Melissa is the one with the courage of conviction. She champions the underdog by working for a non-profit. At a time when she could chase the almighty buck, she works to help the people in society that are less able to help themselves. I greatly admire her ability to act on the things that she feels strongly about rather than just talk about them.

Rebecca is quite a woman, too. She is self confident and successful and she happens to be the one that I look up to in matters of parenting. She lets her children explore their boundaries and has taught me to hover less. She has accomplished things that I have only dreamed about and doesn’t even brag about them, even though these are the bragging sort of accomplishments.

Our playgroup, which I prefer to call a mom’s group, has been meeting for about three and a half years.
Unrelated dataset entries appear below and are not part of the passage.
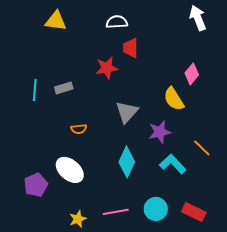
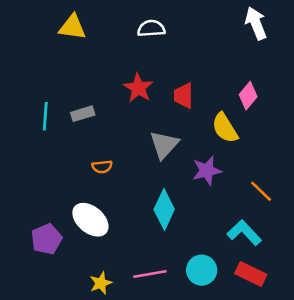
red trapezoid: (131, 48) -> (184, 96), moved
red star: (107, 68) -> (138, 88), turned -30
cyan L-shape: (173, 164) -> (244, 233), moved

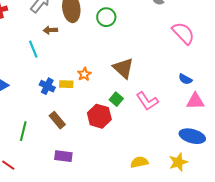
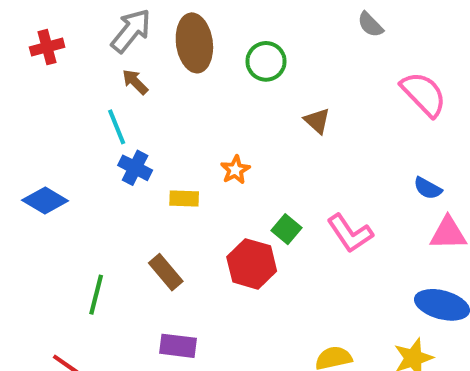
brown arrow: (50, 30) -> (135, 82), moved, turned 48
brown triangle: (123, 68) -> (317, 121), moved, size x0.6
orange star: (84, 74) -> (235, 170), moved
blue cross: (47, 86) -> (135, 168), moved

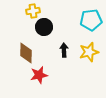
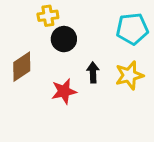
brown diamond: (26, 53) -> (22, 67), moved, turned 55
red star: (39, 75) -> (64, 91), moved

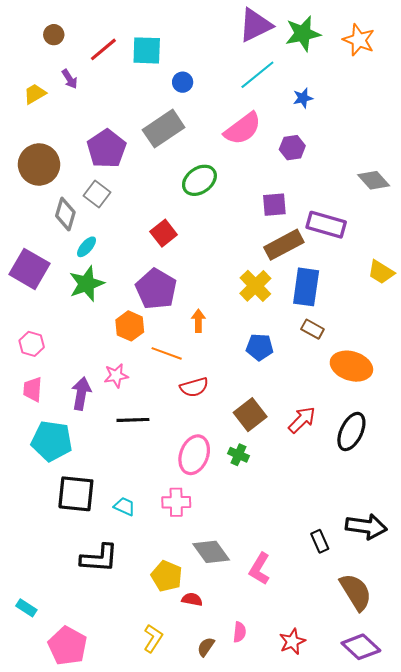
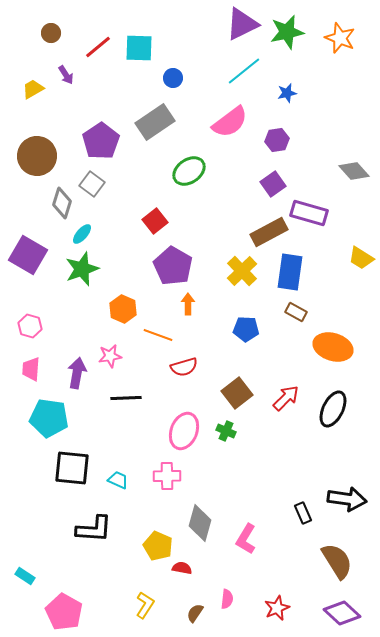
purple square: (274, 205) -> (273, 184), moved, turned -30
purple pentagon: (156, 289) -> (173, 266), moved
gray diamond: (211, 552) -> (200, 523), turned 51

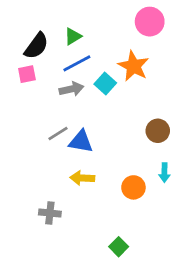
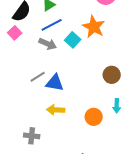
pink square: (27, 74) -> (15, 33), turned -32
gray arrow: (71, 89) -> (48, 44), turned 36

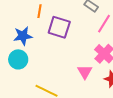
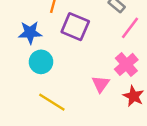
cyan circle: (18, 59) -> (41, 62), moved

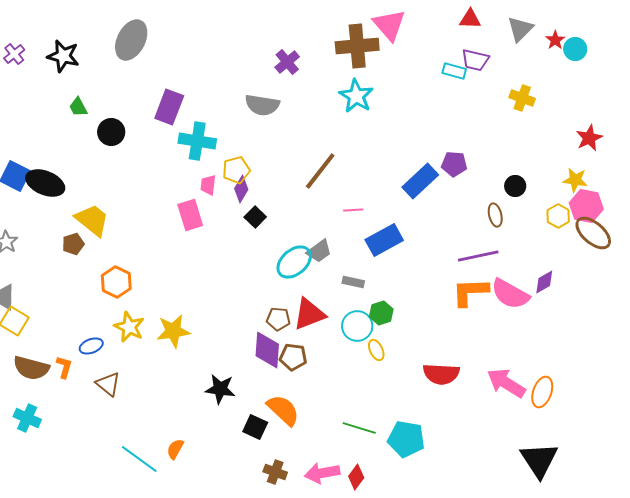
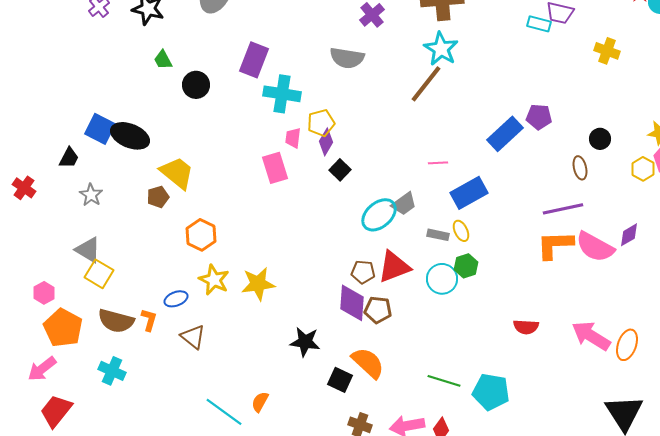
brown line: (320, 171) -> (426, 84), moved
yellow ellipse: (376, 350) -> (461, 231), moved
red semicircle: (441, 374) -> (526, 327), size x0.7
It has endured longer than we could possibly have expected. We are about to lose Rebecca to a fabulous job change which requires a cross-country move. It’s the end of an era. Even as the rest of us remaining hope to continue gathering, it will not be the same without her.

By now, we are experienced moms with at least two kids each. We do not need parenting advice the way we once did. As women, however, the need for friends will never go away. If we evolve into something else, or dissolve away from our group, these women will always remain indelibly etched into my heart for filling a need so comfortably and sincerely. And because of them, my life – and the way that I spend my time on earth – is more full and better for the fact they were there.